PROPERTIES AND STRUCTURE OF EARTH
Weathering is the changing of rocks near the earth’s surface through the actions of natural elements such as wind, rain, heat, wave action, ice and snow. The Earth’s surface is constantly changing and breaking down due to the process of weathering and the effects of erosion.
Weathering breaks rocks into smaller pieces while erosion carries these weathered materials from one place to another. Weathering occurs because of the changes in temperature and exposure to water and air (water, wind, ice and gravity are agents of erosion).
Once rock is weathered and eroded, water, wind, ice and gravity deposit weathered material from the rocks to other places. This process is known as deposition.

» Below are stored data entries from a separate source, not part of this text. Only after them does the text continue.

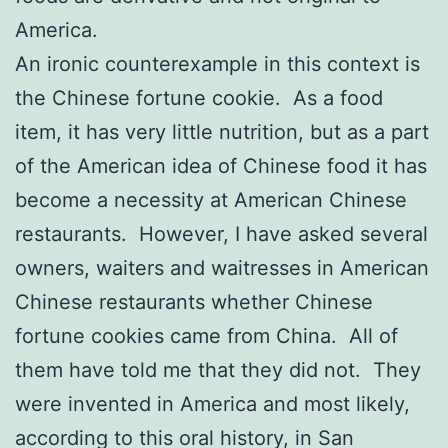
America.
An ironic counterexample in this context is
the Chinese fortune cookie. As a food
item, it has very little nutrition, but as a part
of the American idea of Chinese food it has
become a necessity at American Chinese
restaurants. However, I have asked several
owners, waiters and waitresses in American
Chinese restaurants whether Chinese
fortune cookies came from China. All of
them have told me that they did not. They
were invented in America and most likely,
according to this oral history, in San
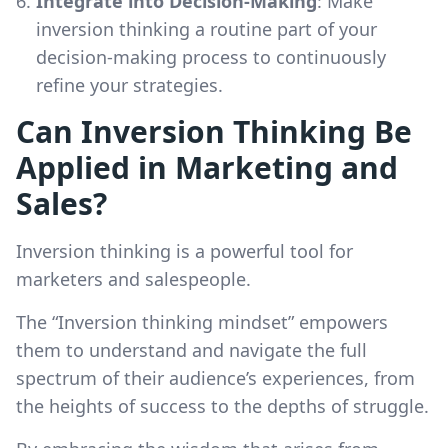
Integrate into Decision-Making
: Make
inversion thinking a routine part of your
decision-making process to continuously
refine your strategies.
Can Inversion Thinking Be
Applied in Marketing and
Sales?
Inversion thinking is a powerful tool for
marketers and salespeople.
The “Inversion thinking mindset” empowers
them to understand and navigate the full
spectrum of their audience’s experiences, from
the heights of success to the depths of struggle.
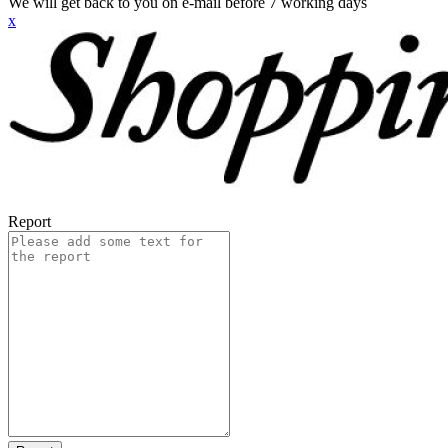
We will get back to you on e-mail before 7 working days
x
Report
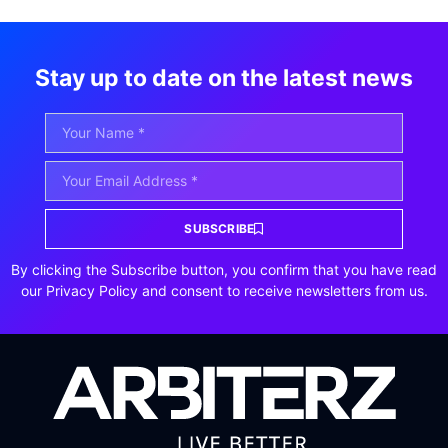
Stay up to date on the latest news
SUBSCRIBE
By clicking the Subscribe button, you confirm that you have read
our Privacy Policy and consent to receive newsletters from us.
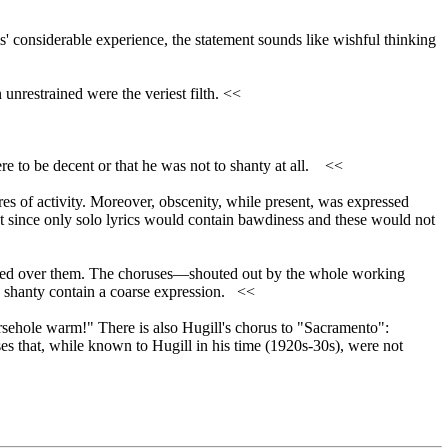
' considerable experience, the statement sounds like wishful thinking
nrestrained were the veriest filth. <<
re to be decent or that he was not to shanty at all. <<
heres of activity. Moreover, obscenity, while present, was expressed
ant since only solo lyrics would contain bawdiness and these would not
ckled over them. The choruses—shouted out by the whole working
ny shanty contain a coarse expression. <<
rsehole warm!" There is also Hugill's chorus to "Sacramento":
es that, while known to Hugill in his time (1920s-30s), were not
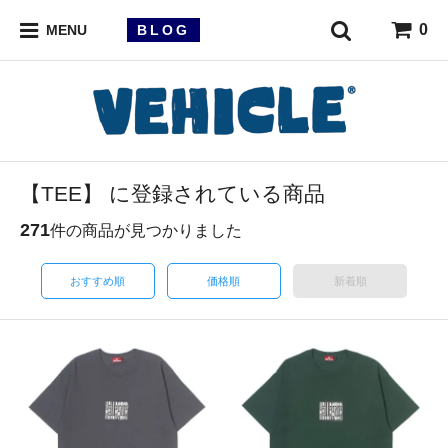
0
BLOG
MENU
【TEE】 に登録されている商品
271
件の商品が見つかりました
おすすめ順
価格順
新着順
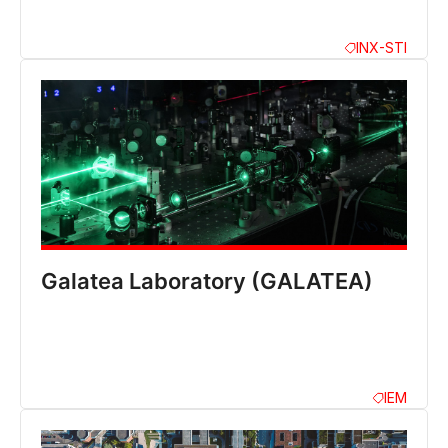
INX-STI
Galatea Laboratory (GALATEA)
IEM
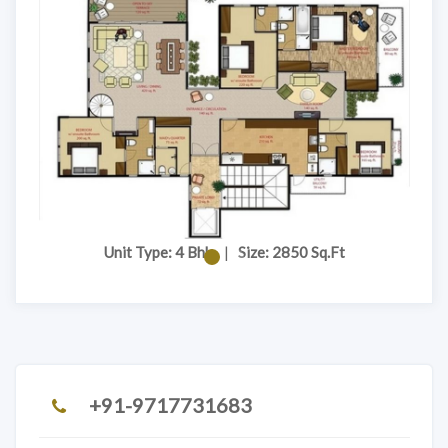
Unit Type: 4 Bhk
|
Size: 2850 Sq.Ft
+91-9717731683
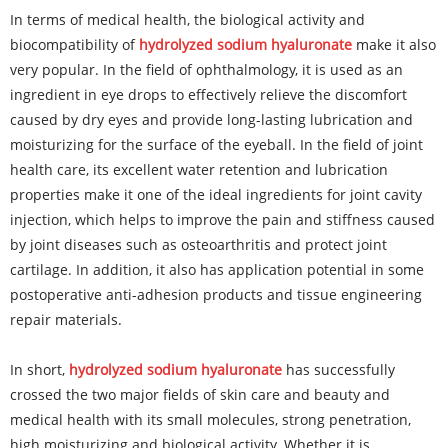
In terms of medical health, the biological activity and
biocompatibility of
hydrolyzed sodium hyaluronate
make it also
very popular. In the field of ophthalmology, it is used as an
ingredient in eye drops to effectively relieve the discomfort
caused by dry eyes and provide long-lasting lubrication and
moisturizing for the surface of the eyeball. In the field of joint
health care, its excellent water retention and lubrication
properties make it one of the ideal ingredients for joint cavity
injection, which helps to improve the pain and stiffness caused
by joint diseases such as osteoarthritis and protect joint
cartilage. In addition, it also has application potential in some
postoperative anti-adhesion products and tissue engineering
repair materials.
In short,
hydrolyzed sodium hyaluronate
has successfully
crossed the two major fields of skin care and beauty and
medical health with its small molecules, strong penetration,
high moisturizing and biological activity. Whether it is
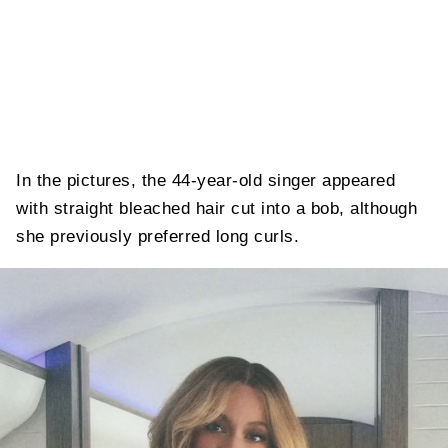
In the pictures, the 44-year-old singer appeared
with straight bleached hair cut into a bob, although
she previously preferred long curls.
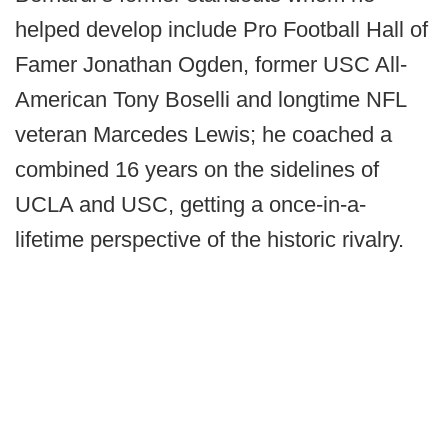
helped develop include Pro Football Hall of
Famer Jonathan Ogden, former USC All-
American Tony Boselli and longtime NFL
veteran Marcedes Lewis; he coached a
combined 16 years on the sidelines of
UCLA and USC, getting a once-in-a-
lifetime perspective of the historic rivalry.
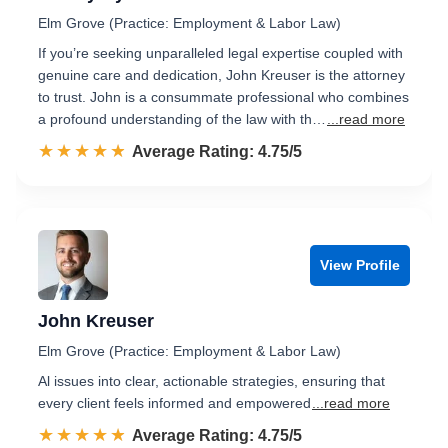
Elm Grove (Practice: Employment & Labor Law)
If you’re seeking unparalleled legal expertise coupled with
genuine care and dedication, John Kreuser is the attorney
to trust. John is a consummate professional who combines
a profound understanding of the law with th…
...read more
☆☆☆☆☆
★★★★★
Rated 4.8 out of 5
Average Rating: 4.75/5
View Profile
John Kreuser
Elm Grove (Practice: Employment & Labor Law)
Al issues into clear, actionable strategies, ensuring that
every client feels informed and empowered
...read more
☆☆☆☆☆
★★★★★
Rated 4.8 out of 5
Average Rating: 4.75/5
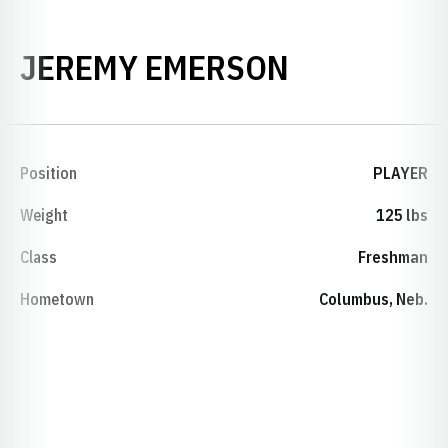
SEASON 2
JEREMY EMERSON
Position
PLAYER
Weight
125 lbs
Class
Freshman
Hometown
Columbus, Neb.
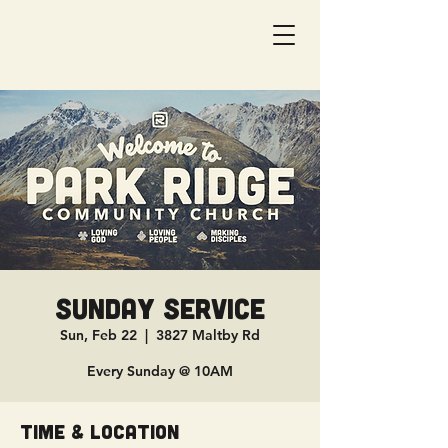
Sunday Service
Sun, Feb 22
  |  
3827 Maltby Rd
Every Sunday @ 10AM
Time & Location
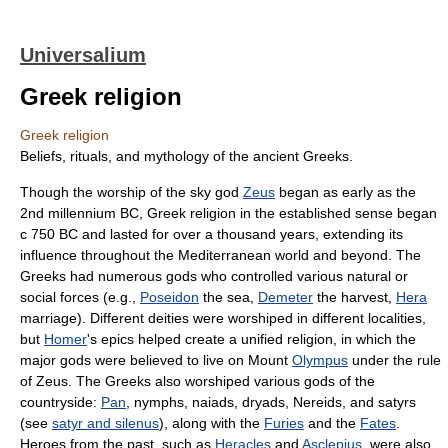
Universalium
Greek religion
Greek religion
Beliefs, rituals, and mythology of the ancient Greeks.
Though the worship of the sky god
Zeus
began as early as the
2nd millennium BC, Greek religion in the established sense began
с 750 BC and lasted for over a thousand years, extending its
influence throughout the Mediterranean world and beyond. The
Greeks had numerous gods who controlled various natural or
social forces (e.g.,
Poseidon
the sea,
Demeter
the harvest,
Hera
marriage). Different deities were worshiped in different localities,
but
Homer
's epics helped create a unified religion, in which the
major gods were believed to live on Mount
Olympus
under the rule
of Zeus. The Greeks also worshiped various gods of the
countryside:
Pan
, nymphs, naiads, dryads, Nereids, and satyrs
(see
satyr and silenus
), along with the
Furies
and the
Fates
.
Heroes from the past, such as
Heracles
and
Asclepius
, were also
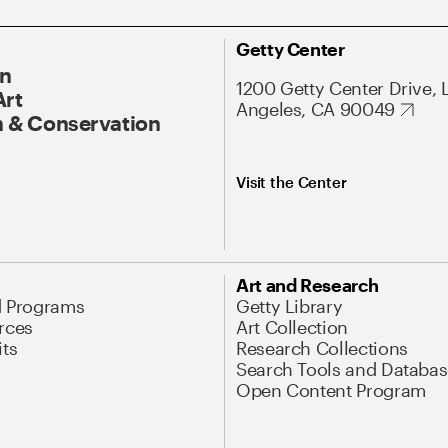
Getty Center
On
1200 Getty Center Drive, 
Art
Angeles, CA 90049
 & Conservation
Visit the Center
Art and Research
d Programs
Getty Library
rces
Art Collection
its
Research Collections
Search Tools and Databas
Open Content Program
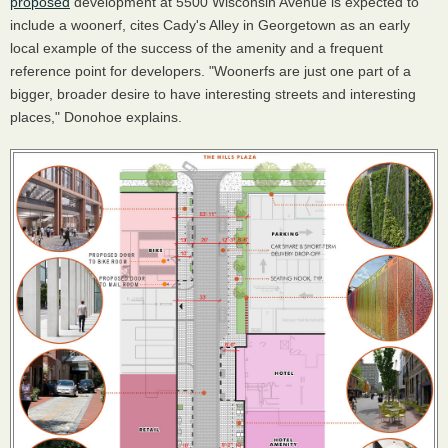
proposed
development at 5500 Wisconsin Avenue is expected to
include a woonerf, cites Cady's Alley in Georgetown as an early
local example of the success of the amenity and a frequent
reference point for developers. "Woonerfs are just one part of a
bigger, broader desire to have interesting streets and interesting
places," Donohoe explains.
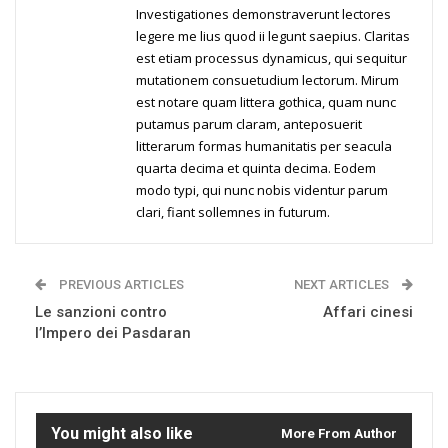
Investigationes demonstraverunt lectores
legere me lius quod ii legunt saepius. Claritas
est etiam processus dynamicus, qui sequitur
mutationem consuetudium lectorum. Mirum
est notare quam littera gothica, quam nunc
putamus parum claram, anteposuerit
litterarum formas humanitatis per seacula
quarta decima et quinta decima. Eodem
modo typi, qui nunc nobis videntur parum
clari, fiant sollemnes in futurum.
PREVIOUS ARTICLES
NEXT ARTICLES
Le sanzioni contro
Affari cinesi
l’Impero dei Pasdaran
You might also like
More From Author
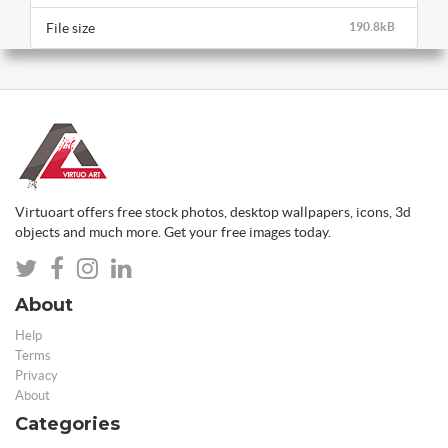
File size
190.8kB
Virtuoart offers free stock photos, desktop wallpapers, icons, 3d
objects and much more. Get your free images today.
About
Help
Terms
Privacy
About
Categories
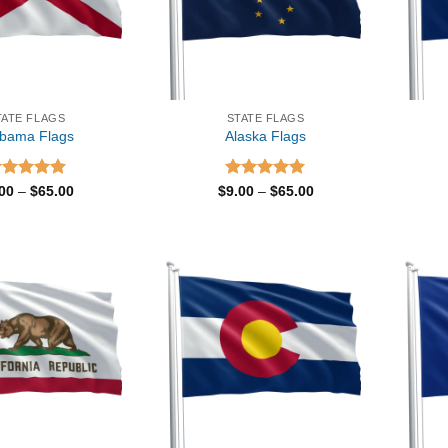
TATE FLAGS
STATE FLAGS
abama Flags
Alaska Flags
ated
5.00
Price
Rated
5.00
Price
.00
–
$
65.00
$
9.00
–
$
65.00
range:
range:
t of 5
out of 5
$9.00
$9.00
through
through
$65.00
$65.00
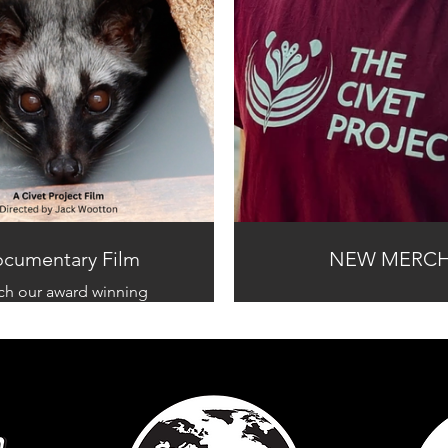
cumentary Film
NEW MERC
ch our award winning
tary and learn the truth
about civet coffee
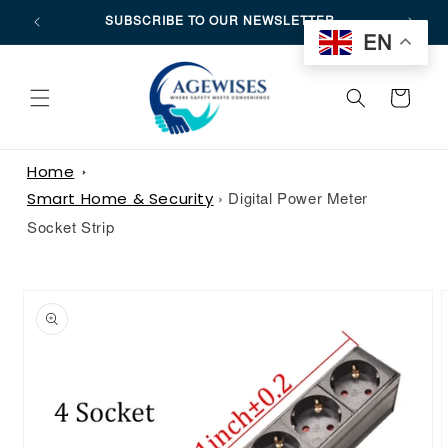
SKIP TO
SUBSCRIBE TO OUR NEWSLETTER
CONTENT
EN
CART
Home
Smart Home & Security
›
Digital Power Meter
Socket Strip
SKIP TO
PRODUCT
INFORMATION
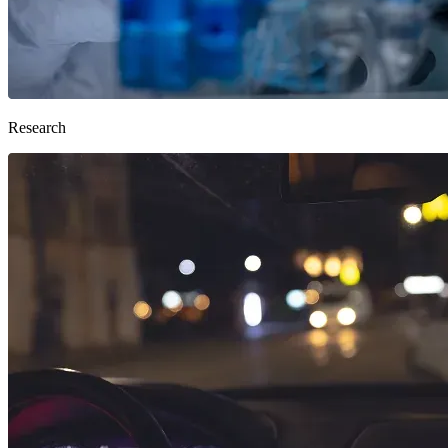
Research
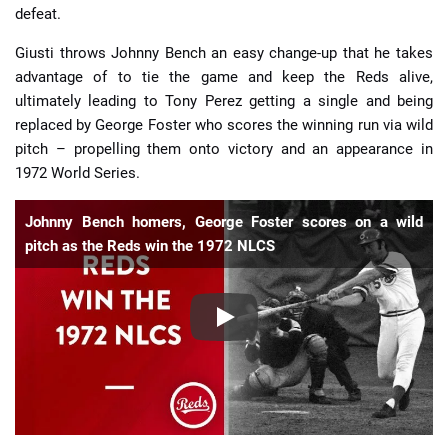
defeat.
Giusti throws Johnny Bench an easy change-up that he takes
advantage of to tie the game and keep the Reds alive,
ultimately leading to Tony Perez getting a single and being
replaced by George Foster who scores the winning run via wild
pitch – propelling them onto victory and an appearance in
1972 World Series.
Johnny Bench homers, George Foster scores on a wild
pitch as the Reds win the 1972 NLCS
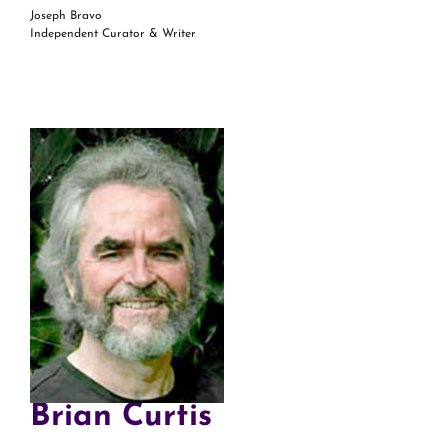
Joseph Bravo
Independent Curator & Writer
Brian Curtis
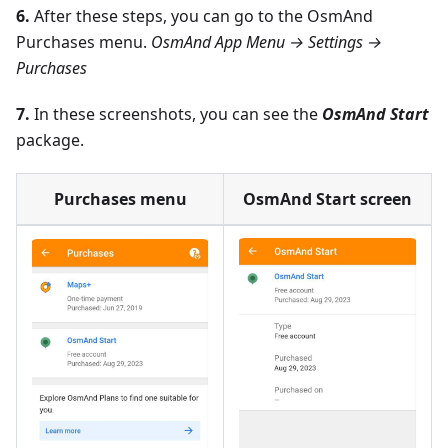
6.
After these steps, you can go to the OsmAnd
Purchases menu.
OsmAnd App Menu → Settings →
Purchases
7.
In these screenshots, you can see the
OsmAnd Start
package.
Purchases menu
OsmAnd Start screen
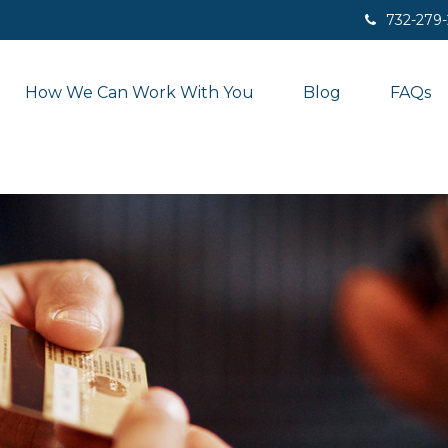
732-279
How We Can Work With You
Blog
FAQs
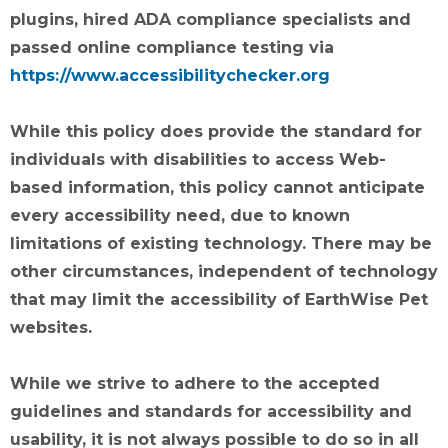
plugins, hired ADA compliance specialists and
passed online compliance testing via
https://www.accessibilitychecker.org
While this policy does provide the standard for
individuals with disabilities to access Web-
based information, this policy cannot anticipate
every accessibility need, due to known
limitations of existing technology. There may be
other circumstances, independent of technology
that may limit the accessibility of EarthWise Pet
websites.
While we strive to adhere to the accepted
guidelines and standards for accessibility and
usability, it is not always possible to do so in all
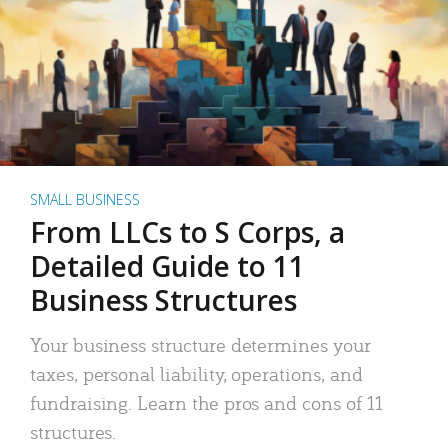
SMALL BUSINESS
From LLCs to S Corps, a
Detailed Guide to 11
Business Structures
Your business structure determines your
taxes, personal liability, operations, and
fundraising. Learn the pros and cons of 11
structures.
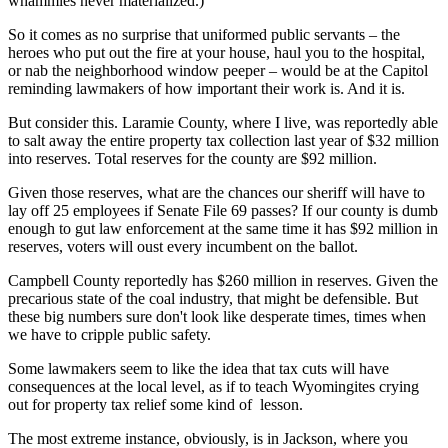
whammies never materialized.)
So it comes as no surprise that uniformed public servants – the
heroes who put out the fire at your house, haul you to the hospital,
or nab the neighborhood window peeper – would be at the Capitol
reminding lawmakers of how important their work is. And it is.
But consider this. Laramie County, where I live, was reportedly able
to salt away the entire property tax collection last year of $32 million
into reserves. Total reserves for the county are $92 million.
Given those reserves, what are the chances our sheriff
will have to
lay off 25 employees if Senate File 69 passes? If our county is dumb
enough to gut law enforcement at the same time it has $92 million in
reserves, voters will oust every incumbent on the ballot.
Campbell County reportedly has $260 million in reserves. Given the
precarious state of the coal industry, that might be defensible. But
these big numbers sure don't look like desperate times, times when
we have to cripple public safety.
Some lawmakers seem to like the idea that tax cuts will have
consequences at the local level, as if to teach Wyomingites crying
out for property tax relief some kind of
lesson.
The most extreme instance, obviously, is in Jackson, where you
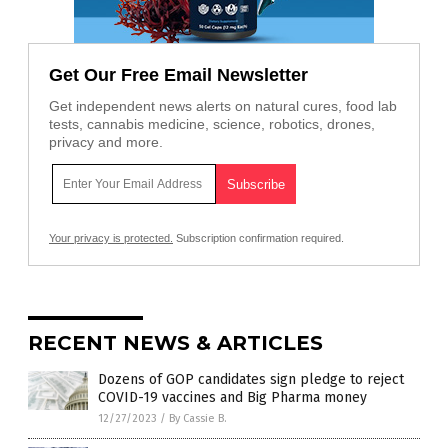
Get Our Free Email Newsletter
Get independent news alerts on natural cures, food lab
tests, cannabis medicine, science, robotics, drones,
privacy and more.
Your privacy is protected.
Subscription confirmation required.
RECENT NEWS & ARTICLES
Dozens of GOP candidates sign pledge to reject
COVID-19 vaccines and Big Pharma money
12/27/2023
/
By Cassie B.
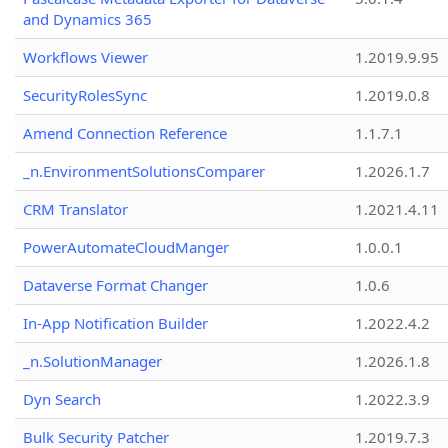
and Dynamics 365
Workflows Viewer
1.2019.9.95
SecurityRolesSync
1.2019.0.8
Amend Connection Reference
1.1.7.1
_n.EnvironmentSolutionsComparer
1.2026.1.7
CRM Translator
1.2021.4.11
PowerAutomateCloudManger
1.0.0.1
Dataverse Format Changer
1.0.6
In-App Notification Builder
1.2022.4.2
_n.SolutionManager
1.2026.1.8
Dyn Search
1.2022.3.9
Bulk Security Patcher
1.2019.7.3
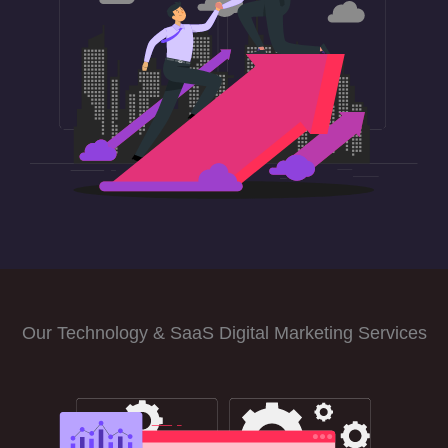
Our Technology & SaaS Digital Marketing Services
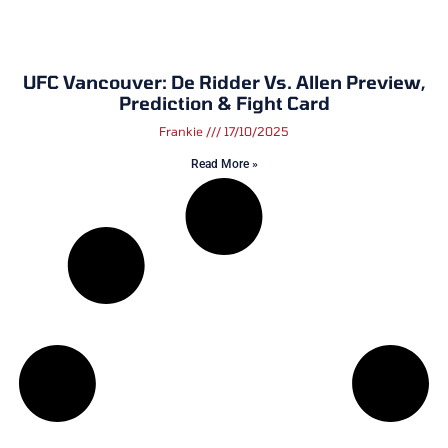
UFC Vancouver: De Ridder Vs. Allen Preview,
Prediction & Fight Card
Frankie
17/10/2025
Read More »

Earthquakes cause rapid changes on earth. An earthquake is a vibration or shaking of Earth’s crust. Most earthquakes occur along faults. A fault is a break in the crust along which rock moves. Rock on either side of a fault can move up and down, side to side, or both. Earthquakes are measured on a Richter Scale which uses numbers from 1-9.
A volcano is a mountain that forms when red hot melted rock flows through a crack onto the earth’s surface.
Melted rock inside Earth is called magma.
Melted rock that reaches Earth’s surface is called lava.
The lava and gases that erupt from volcanoes are very hot and often destroy everything in their path. Volcanic eruptions also form new crust on continents.